L'angle mort
de Jean-François Chassay

critiqué par Libris québécis, le 21 février 2005
(Montréal - 82 ans)


La note:  étoiles
L'Essentiel est invisible
Il s’agit d’un roman qui, comme un « cahier des charges » à la Georges Perec, recèle quelques secrets familiaux que le lecteur s’apprête à découvrir. Il ne faut pas s’attendre à un parcours rectiligne qui conduit du point A au point B. À travers l’évocation des souvenirs de Stéphane, Camille et Dominique ainsi que de leurs conversations téléphoniques, on tente de déchiffrer l’intrigue, mais le discours des personnages importe peu. L’essentiel est ailleurs. Il porte plutôt sur un angle qui inquiète énormément les conducteurs automobiles, celui qui évapore la présence d’autrui.

Comme au volant de sa voiture, on doit conduire sa vie en tenant compte des angles morts qui coupent la réalité de ses amarres. La Vie, mode d’emploi de Perec souligne à propos le lien manquant qui rend parfois si énigmatique, voire absurde, ce que l’on perçoit des choses. Cet aspect de l’existence explique l’attrait de l’ésotérisme pour combler les absences. Et avec l’âge, l’aire d’évanescence s’agrandit. Mais doit-on s’en désoler pour autant ? Les points occultes ne seraient-ils pas au contraire des atouts précieux pour sauvegarder la pudeur, la réserve. Être un livre ouvert pour autrui ferait disparaître le vrai sens de la vie. Tout serait de l’ordre du déterminé, du prévisible. Finie la découverte qui permettrait à l’expérience de se faire valoir.

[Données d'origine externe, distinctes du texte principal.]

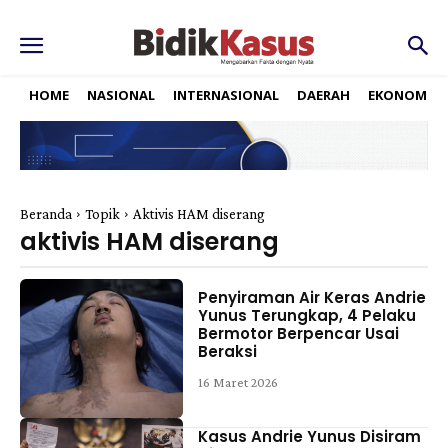
HOME
NASIONAL
INTERNASIONAL
DAERAH
EKONOMI
Beranda
Topik
Aktivis HAM diserang
aktivis HAM diserang
Penyiraman Air Keras Andrie
Yunus Terungkap, 4 Pelaku
Bermotor Berpencar Usai
Beraksi
16 Maret 2026
Kasus Andrie Yunus Disiram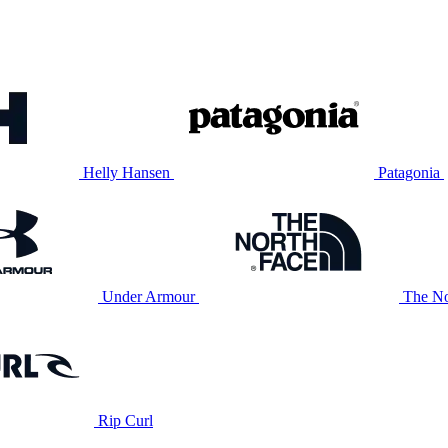
Helly Hansen
Patagonia
Under Armour
The No
Rip Curl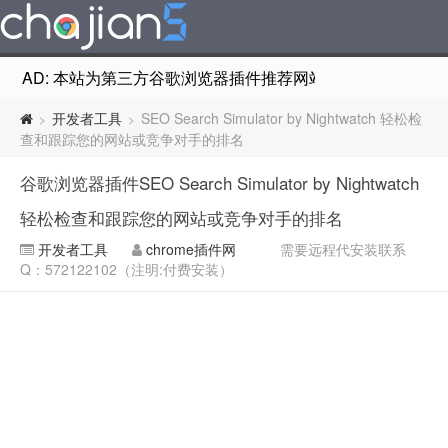
AD: 本站为第三方谷歌浏览器插件推荐网站，非Google Chr
开发者工具
SEO Search Simulator by Nightwatch 轻松检
>
>
查和跟踪您的网站或竞争对手的排名
谷歌浏览器插件SEO Search Simulator by Nightwatch
轻松检查和跟踪您的网站或竞争对手的排名
开发者工具
chrome插件网
需要远程代安装联系
Q：572122102（注明:付费安装）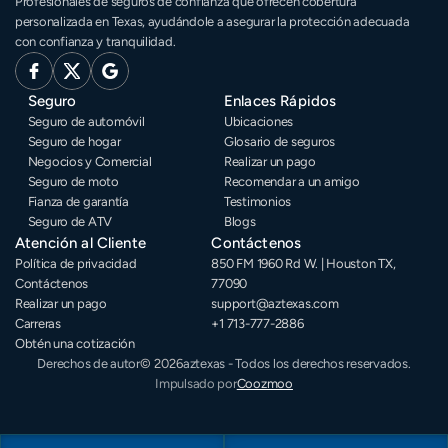
Profesionales de seguros de confianza que ofrecen cobertura 
personalizada en Texas, ayudándole a asegurar la protección adecuada 
con confianza y tranquilidad.
Seguro
Enlaces Rápidos
Seguro de automóvil
Ubicaciones
Seguro de hogar
Glosario de seguros
Negocios y Comercial
Realizar un pago
Seguro de moto
Recomendar a un amigo
Fianza de garantía
Testimonios
Seguro de ATV
Blogs
Atención al Cliente
Contáctenos
Política de privacidad
850 FM 1960 Rd W. | Houston TX, 
Contáctenos
77090
Realizar un pago
support@aztexas.com
Carreras
+1 713-777-2886 
Obtén una cotización
Derechos de autor
© 2026
aztexas - Todos los derechos reservados.
Impulsado por
Coozmoo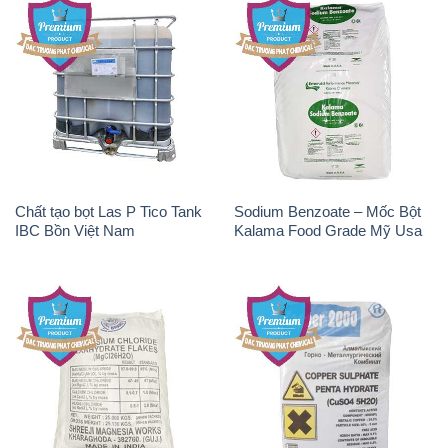
Chất tạo bọt Las P Tico Tank
Sodium Benzoate – Mốc Bột
IBC Bồn Việt Nam
Kalama Food Grade Mỹ Usa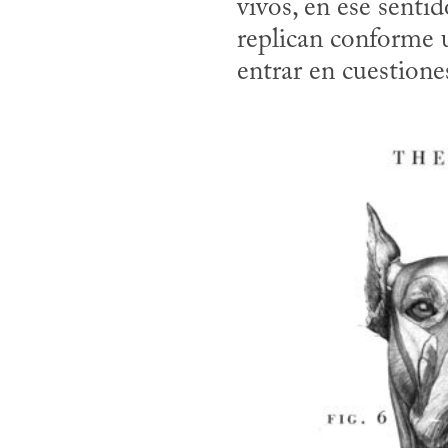
vivos, en ese senti
replican conforme 
entrar en cuestiones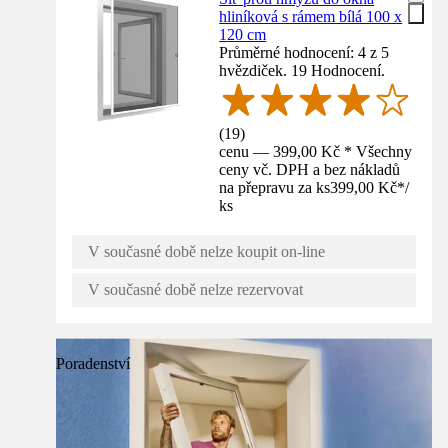
hliníková s rámem bílá 100 x
120 cm
Průměrné hodnocení: 4 z 5
hvězdiček. 19 Hodnocení.
(
19
)
cenu — 399,00 Kč * Všechny
ceny vč. DPH a bez nákladů
na přepravu za ks
399,00 Kč
*
/
ks
V současné době nelze koupit on-line
V současné době nelze rezervovat
Poradenství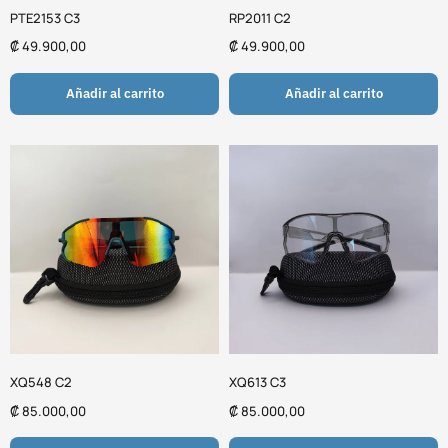
PTE2153 C3
RP2011 C2
₡
49.900,00
₡
49.900,00
Añadir al carrito
Añadir al carrito
XQ548 C2
XQ613 C3
₡
85.000,00
₡
85.000,00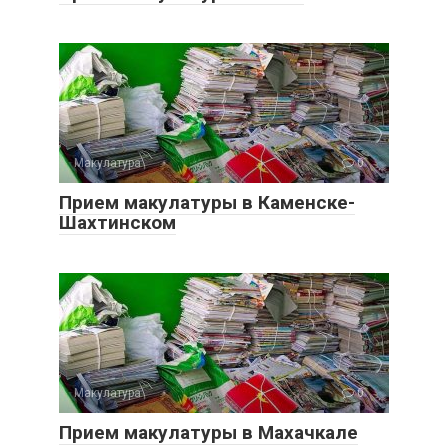
Макулатура
0
Прием макулатуры в Каменске-
Шахтинском
Макулатура
0
Прием макулатуры в Махачкале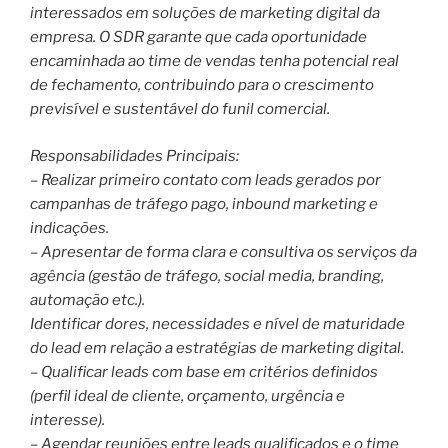
interessados em soluções de marketing digital da
empresa. O SDR garante que cada oportunidade
encaminhada ao time de vendas tenha potencial real
de fechamento, contribuindo para o crescimento
previsível e sustentável do funil comercial.
Responsabilidades Principais:
– Realizar primeiro contato com leads gerados por
campanhas de tráfego pago, inbound marketing e
indicações.
– Apresentar de forma clara e consultiva os serviços da
agência (gestão de tráfego, social media, branding,
automação etc.).
Identificar dores, necessidades e nível de maturidade
do lead em relação a estratégias de marketing digital.
– Qualificar leads com base em critérios definidos
(perfil ideal de cliente, orçamento, urgência e
interesse).
– Agendar reuniões entre leads qualificados e o time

Reproduire l’ordre des choses tue l’instinct de vie. L’indéterminé représente tous les possibles de l’être humain. C’est ce qui donne de la consistance à l’existence, comme l’entendait Italo Calvino dans Leçons américaines.

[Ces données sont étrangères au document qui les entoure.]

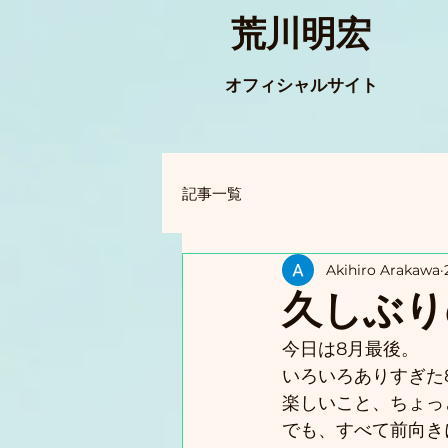
荒川明宏
オフィシャルサイト
記事一覧
Akihiro Arakawa
久しぶり
今日は8月最後。
いろいろありすぎた
楽しいこと、ちょっ
でも、すべて前向き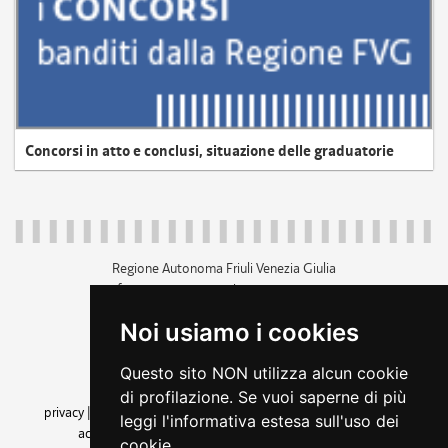
Concorsi in atto e conclusi, situazione delle graduatorie
Regione Autonoma Friuli Venezia Giulia
c.f. 80014930327; p.iva 00526040324
piazza Unità d'Italia 1 Trieste
Noi usiamo i cookies
+39 040 3771111
regione.friuliveneziagiulia@certregione.fvg.it
Questo sito NON utilizza alcun cookie
amministrazione trasparente
di profilazione. Se vuoi saperne di più
privacy
|
cookie
|
note legali
|
accessibilità
|
rss
|
dichiarazione di
leggi l'informativa estesa sull'uso dei
accessibilità
|
feedback
|
cambio preferenze cookie
cookie.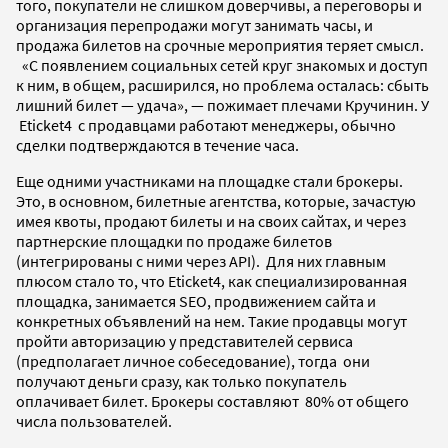
того, покупатели не слишком доверчивы, а переговоры и
организация перепродажи могут занимать часы, и
продажа билетов на срочные мероприятия теряет смысл.
«С появлением социальных сетей круг знакомых и доступ
к ним, в общем, расширился, но проблема осталась: сбыть
лишний билет
—
удача», — пожимает плечами Кручинин. У
Eticket4 с продавцами работают менеджеры, обычно
сделки подтверждаются в течение часа.
Еще одними участниками на площадке стали брокеры.
Это, в основном, билетные агентства, которые, зачастую
имея квоты, продают билеты и на своих сайтах, и через
партнерские площадки по продаже билетов
(интегрированы с ними через API). Для них главным
плюсом стало то, что Eticket4, как специализированная
площадка, занимается SEO, продвижением сайта и
конкретных объявлений на нем. Такие продавцы могут
пройти авторизацию у представителей сервиса
(предполагает личное собеседование), тогда они
получают деньги сразу, как только покупатель
оплачивает билет. Брокеры составляют 80% от общего
числа пользователей.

Derrière la conversation banale, derrière les intérêts manifestés, en occurrence dans ce roman l’architecture, la cuisine, l’Histoire, la neurologie, derrière la traversée du temps se cachent toujours les réelles identités. Autant de défis à relever pour se rapprocher d’autrui. Ce roman d’intellectuel n’est pas d’un abord facile. Mais l’auteur présente une facette de la vie à laquelle on ne s’arrête généralement pas. L’inconnu est la pierre d’achoppement à la compréhension de notre univers. Bref, Jean-François Chassay démontre que l’humanité doit être en quête de l’invisible qui masque l’essentiel.